PERMANOVA tests if the centroids, similar to means, of each group are significantly different from each other. Likewise, an \(R^2\) statistic is calculated, showing the percentage of the variance explained by the groups.
## Permutation test for adonis under reduced model
## Terms added sequentially (first to last)
## Permutation: free
## Number of permutations: 999
##
## adonis2(formula = P_sojae_survey.matrix.jaccard ~ groups)
## Df SumOfSqs R2 F Pr(>F)
## groups 1 0.11358 0.07869 1.6229 0.191
## Residual 19 1.32976 0.92131
## Total 20 1.44335 1.00000
The PERMANOVA identified no significant differences between the groups centroids, or means (p = 0.191). In addition to identifying significance between group centroids, the PERMANOVA also calculates how much of the variance can be explained by the specified groups (see the \(R^2\) column in the PERMANOVA output). In this case, the \(R^2\) is 0.0786944, so 7.9% of the variance is explained by the groups used in analysis. Based on the PERMANOVA results we can conclude that these two groups are not different from each other and likely have similar pathotypes to each other.

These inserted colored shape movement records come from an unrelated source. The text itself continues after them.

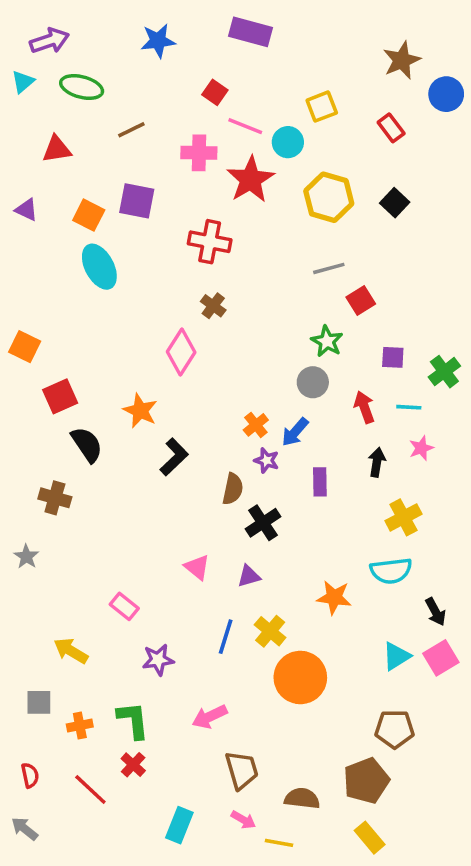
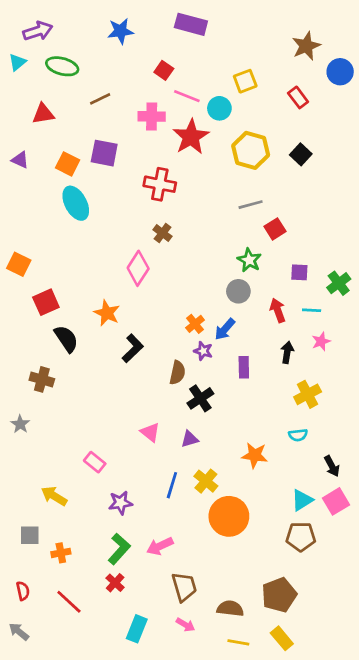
cyan semicircle: (391, 571) -> (298, 435), size x0.6
green L-shape: (133, 720) -> (119, 549), moved, turned 48
brown pentagon: (395, 729) -> (301, 537), moved
red cross: (133, 765) -> (115, 583), moved
yellow line: (279, 843) -> (238, 642), moved

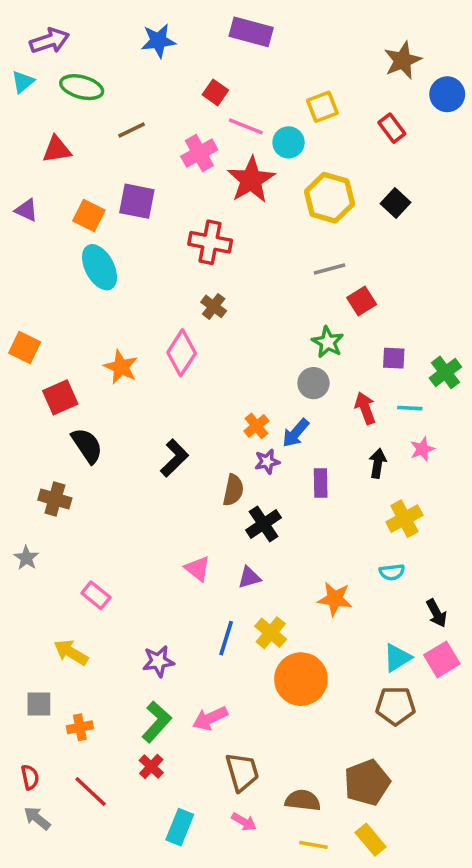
pink cross: (152, 116) -> (199, 153), turned -30
orange star: (107, 313) -> (121, 367), moved
purple star: (203, 351) -> (267, 462), turned -30
pink rectangle: (95, 462) -> (96, 595), moved
gray arrow: (19, 632) -> (37, 818), moved

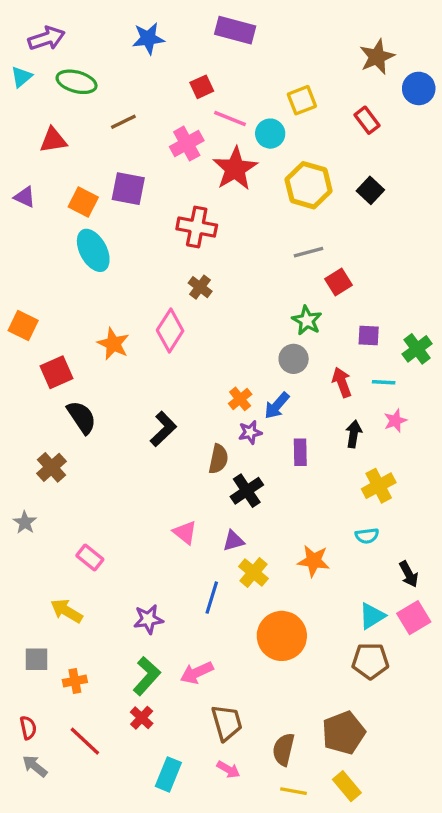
red square: (215, 92) -> (202, 87), turned 30
brown cross: (55, 499) -> (52, 467), turned 32
yellow cross: (271, 633) -> (253, 573), moved
brown semicircle: (303, 800) -> (284, 749), turned -84

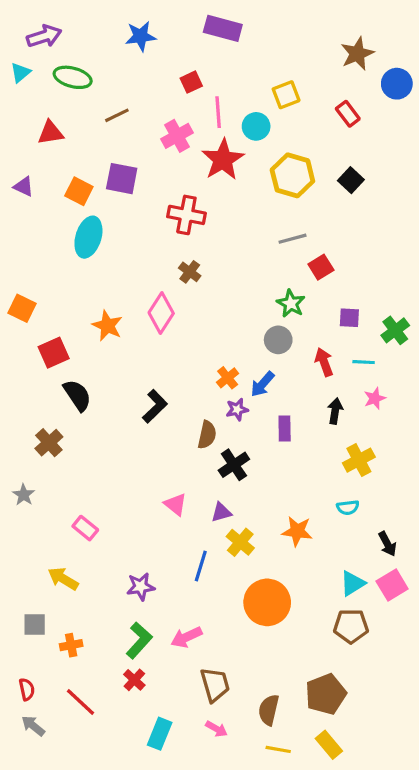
pink line: (230, 119) -> (218, 112), turned 64
cyan ellipse: (93, 250) -> (88, 237), turned 45

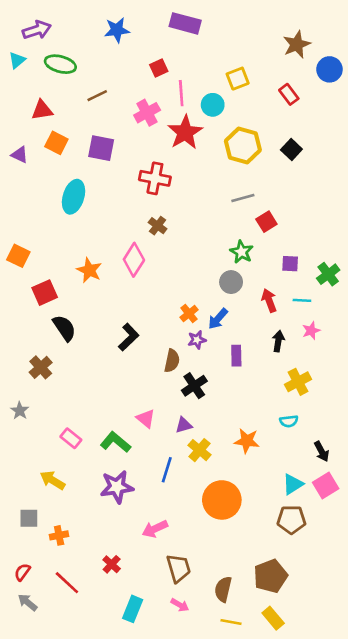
orange square: (79, 191) -> (56, 143), moved
purple star: (141, 587) -> (117, 487), size x1.4
green L-shape: (139, 640) -> (116, 442), moved, turned -92
red semicircle: (27, 689) -> (22, 572), turned -132

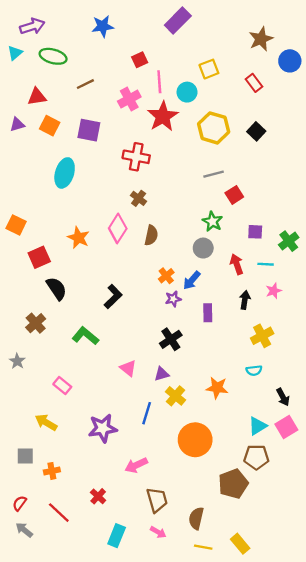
purple rectangle: (185, 23) -> (178, 21), moved, turned -60
purple triangle: (20, 155) -> (17, 124), moved, turned -42
brown semicircle: (172, 361) -> (151, 235), moved
green L-shape: (116, 442) -> (85, 336), moved
brown pentagon: (270, 576) -> (233, 484), moved

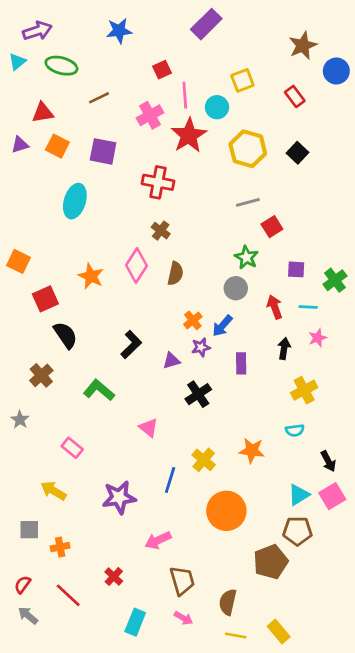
purple triangle: (162, 374) -> (171, 361), moved

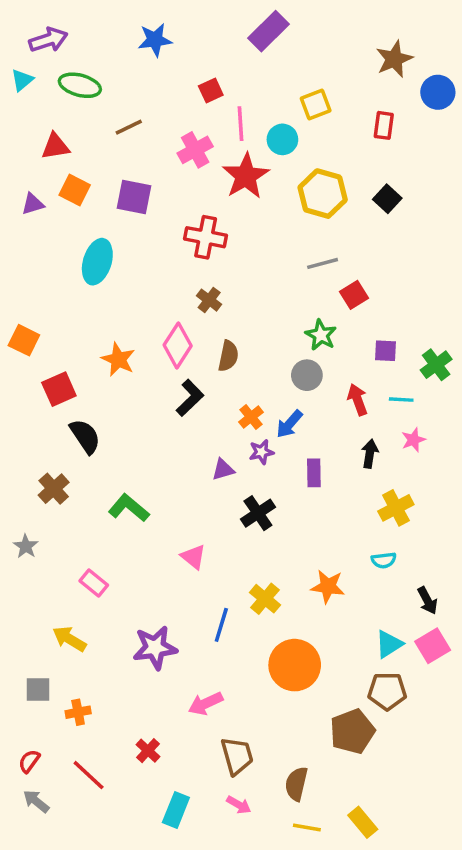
red rectangle: (295, 96) -> (384, 125), turned 45
purple triangle: (20, 145) -> (33, 204), moved
black L-shape: (131, 345) -> (190, 398), moved

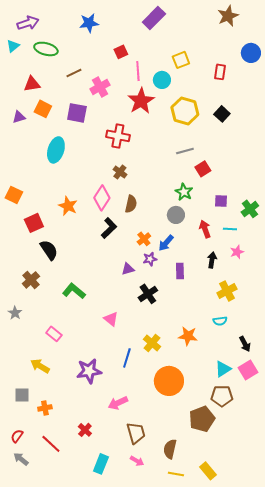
brown star: (394, 59) -> (228, 16), moved
pink cross: (195, 150) -> (100, 87), moved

ANOSIM statistic (R) ranges from between -1 and 1. Positive numbers suggest that there is more similarity within groups than there is between groups. Values close to zero indicate no difference between groups (i.e., similarities are the same between groups).
##
## Call:
## anosim(x = P_sojae_survey.matrix.jaccard, grouping = groups)
## Dissimilarity: jaccard
##
## ANOSIM statistic R: 0.06882
## Significance: 0.159
##
## Permutation: free
## Number of permutations: 999
ANOSIM statistic (R) was 0.0688182, so there are more similarities between groups than there are within groups. This is evidence that the groups are not different from one another. Likewise the significance is >0.05 so there is no significant difference between groups’ similarities.